Ces vingt mille hommes pénétrèrent dans le palais du roi ; leurs physionomies étoient empreintes de cette grossièreté morale et physique dont on ne peut supporter le dégoût, quelque philanthrope que l’on soit. Si quelque sentiment vrai les avoit animés, s’ils étoient venus réclamer contre des injustices, contre la cherté des grains, contre l’accroissement des impôts, contre les enrôlemens militaires, enfin contre tout ce que le pouvoir et la richesse peuvent faire souffrir à la misère, les haillons dont ils étoient revêtus, leurs mains noircies par le travail, la vieillesse prématurée des femmes, l’abrutissement des enfans, tout auroit excité de la pitié. Mais leurs affreux juremens entremêlés de cris, leurs gestes menaçans, leurs instrumens meurtriers, offroient un spectacle épouvantable, et qui pouvoit altérer à jamais le respect que la race humaine doit inspirer.

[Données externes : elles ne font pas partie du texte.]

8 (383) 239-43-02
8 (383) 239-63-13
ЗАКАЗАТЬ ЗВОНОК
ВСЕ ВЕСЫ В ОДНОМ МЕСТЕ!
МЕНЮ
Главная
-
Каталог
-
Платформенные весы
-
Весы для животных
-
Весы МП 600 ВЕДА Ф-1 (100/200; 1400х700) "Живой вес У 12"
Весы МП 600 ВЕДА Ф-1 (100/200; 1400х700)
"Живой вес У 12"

L’Europe a su comment madame Elisabeth, sœur du roi, voulut empêcher qu’on ne détrompât les furieux qui la prenoient pour la reine, et la menaçoient à ce titre. La reine elle-même devoit être reconnue à l’ardeur avec laquelle elle pressoit ses enfans contre son cœur. Le roi, dans ce jour, montra toutes les vertus d’un saint. Il n’étoit déjà plus temps de se sauver en héros ; le signe horrible du massacre, le bonnet rouge, fut placé sur sa tête dévouée ; mais rien ne pouvoit l’humilier, puisque toute sa vie n’étoit qu’un sacrifice continuel.

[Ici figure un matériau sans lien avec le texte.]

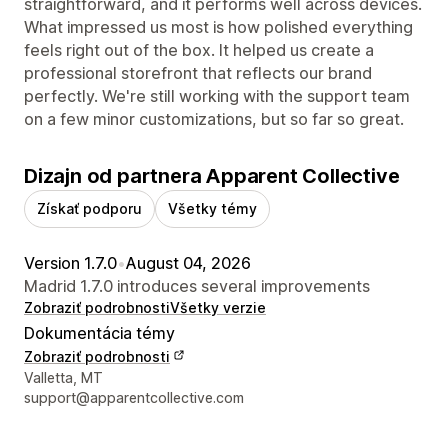
straightforward, and it performs well across devices.
What impressed us most is how polished everything
feels right out of the box. It helped us create a
professional storefront that reflects our brand
perfectly. We're still working with the support team
on a few minor customizations, but so far so great.
Dizajn od partnera Apparent Collective
Získať podporu
Všetky témy
Version 1.7.0
•
August 04, 2026
Madrid 1.7.0 introduces several improvements
Zobraziť podrobnosti
Všetky verzie
Dokumentácia témy
Zobraziť podrobnosti
Kontaktné údaje vývojára
Valletta, MT
support@apparentcollective.com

L’assemblée, honteuse de ses auxiliaires, envoya quelques-uns des députés pour sauver la famille royale, et Vergniaud, l’orateur le plus éloquent peut-être de tous ceux qui se sont fait entendre à la tribune françoise, dissipa dans peu d’instans la populace.

Le général la Fayette, indigné de ce qui se passoit à Paris, quitta son armée pour venir à la barre de l’assemblée demander justice de l’affreuse journée du 20 juin 1792. Si les girondins alors s’étoient réunis à lui et à ses amis, on pouvoit peut-être encore empêcher l’entrée des étrangers, et rendre au roi l’autorité constitutionnelle qui lui étoit due. Mais à l’instant où M. de la Fayette termina son discours par ces paroles, qu’il lui convenoit si bien de prononcer : « Telles sont les représentations que soumet à l’assemblée un citoyen auquel on ne sauroit du moins disputer son amour pour la liberté ; » Guadet, collègue de Vergniaud, monta rapidement à la tribune, et se servit avec habileté de la défiance que doit avoir toute assemblée représentative contre un général qui se mêle des affaires intérieures. Cependant, quand il rappeloit les souvenirs de Cromwell, dictant au nom de son armée des lois aux représentans de son pays, on savoit bien qu’il n’y avoit là ni tyran, ni soldats, mais un citoyen vertueux qui, bien qu’ami de la république en théorie, ne pouvoit supporter le crime, sous quelque bannière qu’il prétendît se ranger.